I went around Europe on a previous bike. I had a big Harley and went to Poland with one of my sons, who was then about 19, on the back. We rode around Europe more than once. And once I did it on my own. The longest distance was, I went to Poland and from there to the south of France.

Q: Isnt' that a dangerous thing to do?

A: It is a dangerous thing to do compared with driving a car. Far more bikers proportionally get into accidents than drivers. You're just not protected. You go down, and it's not like being in a steel cage. But apart from that, there's no particular danger associated with it.

Q: What are your other hobbies?

A: I read quite a lot. At the moment I'm reading Dracula by Bram Stoker. It was written a century ago.

Otherwise, the books I read tend to be modern novels. I'm not so much into Dickens or Jane Austen, although I've read all that stuff. I just read Stephen King's 11.22.63. He's a good writer, and not just a supernatural writer. He's very good with words, a wordsmith. The date in the title (written in American style) is the date of the John F Kennedy assassination. The book goes back in time and tries to prevent it. The book weighs about two kilos.

I've read a few Irvine Welsh novels, including Trainspotting. It's a hard read, you have to translate Scottish dialect.

On my bookshelf, I see a few books by Martin Amis: The Zone of Interest; Time's Arrow an interesting book, where time works backwards and London Fields.

Q: I hear one of your sons is a journalist.

A: Ben is the Financial Times correspondent in Hong Kong. Before that, he was in Indonesia, and earlier, in Vietnam for The Telegraph. Prior to that, he was in Singapore. He's been around Southeast Asia.

Q: Does this make you proud?

A: Yes, it does, especially when you work at the FT, which is one of the world's leading papers.

Q: Does your son share your interest in finance?

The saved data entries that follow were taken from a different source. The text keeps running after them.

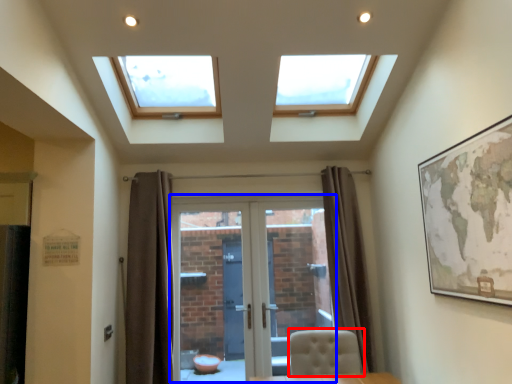 Question: Among these objects, which one is nearest to the camera, chair (highlighted by a red box) or door (highlighted by a blue box)?

Choices:
 (A) chair
 (B) door

Answer: (A) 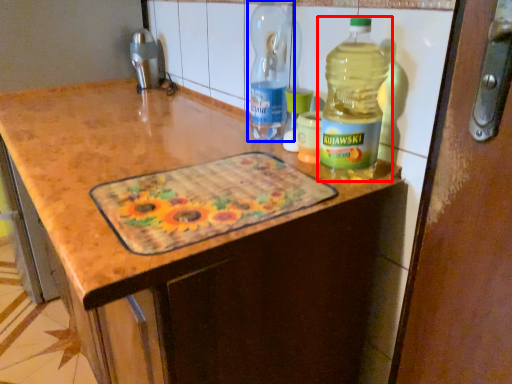 Question: Which of the following is the farthest to the observer, bottle (highlighted by a red box) or bottle (highlighted by a blue box)?

Choices:
 (A) bottle
 (B) bottle

Answer: (B)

A: He's more interested in general politics. He studied history at Cambridge, and ended up with a postgraduate degree in politics.

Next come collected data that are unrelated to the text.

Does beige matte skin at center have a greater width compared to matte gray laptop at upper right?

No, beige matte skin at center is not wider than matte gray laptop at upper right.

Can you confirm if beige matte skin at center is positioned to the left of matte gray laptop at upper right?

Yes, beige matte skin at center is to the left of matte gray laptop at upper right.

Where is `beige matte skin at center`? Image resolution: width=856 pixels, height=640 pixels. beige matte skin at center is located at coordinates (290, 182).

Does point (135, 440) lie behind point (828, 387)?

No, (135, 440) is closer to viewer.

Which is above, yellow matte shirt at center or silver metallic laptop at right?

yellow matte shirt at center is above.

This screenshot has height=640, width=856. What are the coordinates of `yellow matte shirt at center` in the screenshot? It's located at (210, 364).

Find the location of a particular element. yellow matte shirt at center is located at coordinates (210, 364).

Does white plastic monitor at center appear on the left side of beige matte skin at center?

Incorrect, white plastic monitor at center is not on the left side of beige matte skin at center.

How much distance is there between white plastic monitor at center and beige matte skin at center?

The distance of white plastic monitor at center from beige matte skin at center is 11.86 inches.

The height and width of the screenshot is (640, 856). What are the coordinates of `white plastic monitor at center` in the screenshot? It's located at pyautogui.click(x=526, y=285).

Q: What about your professional poker-player son?

A: He's in Vegas at the moment on a two-month stint.

Q: Is that a concern for you?

A: It's not the career I would have wished for him. It's risky, and if it goes wrong, you've got nothing to fall back on, no professional qualifications. If by the age of 40 he can't make a living, he's a bit stuck.

He's very sharp, as you probably imagine, but I'm not certain it's something he can work at all his life. He calls it work.

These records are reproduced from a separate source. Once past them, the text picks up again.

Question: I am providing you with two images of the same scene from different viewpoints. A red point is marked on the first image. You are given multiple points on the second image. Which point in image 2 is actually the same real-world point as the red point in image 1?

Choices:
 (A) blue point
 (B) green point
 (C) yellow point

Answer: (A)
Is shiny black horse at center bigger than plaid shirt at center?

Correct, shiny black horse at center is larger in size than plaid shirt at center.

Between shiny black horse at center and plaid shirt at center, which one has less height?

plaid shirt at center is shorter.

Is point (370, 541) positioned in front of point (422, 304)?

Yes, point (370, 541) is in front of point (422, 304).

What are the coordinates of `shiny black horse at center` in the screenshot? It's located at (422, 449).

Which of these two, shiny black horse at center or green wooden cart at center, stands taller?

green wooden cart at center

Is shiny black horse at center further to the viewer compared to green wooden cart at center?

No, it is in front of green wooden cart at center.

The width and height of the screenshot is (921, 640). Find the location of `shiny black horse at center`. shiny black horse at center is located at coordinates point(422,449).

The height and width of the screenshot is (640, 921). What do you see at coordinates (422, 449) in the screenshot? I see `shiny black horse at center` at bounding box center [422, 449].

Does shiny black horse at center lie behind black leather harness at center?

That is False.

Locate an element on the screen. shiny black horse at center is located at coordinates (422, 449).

Q: You need a lot of nerve to do that.

A: He's got that. He's not short of nerve.

He's not a compulsive gambler. He's a maths player. He's very maths-based, like me. He plays the odds. But poker is not like chess. It's not a 100% mathematical game. In the long term, a great player should do well. But in one night, a poor player can beat a great player. Poker is a mixture of luck and skill. You can go badly wrong.

Q: Does that make you anxious?

A: It gives me something to worry about.

I just got a text from him saying he'd won $50,000 with a picture of him in front of a pile of gambling chips.

Q: So he's doing well!

A: As of now, on this particular trip. But he's had bad runs before, because of the luck element. You don't win every time. You can't hope to win every play.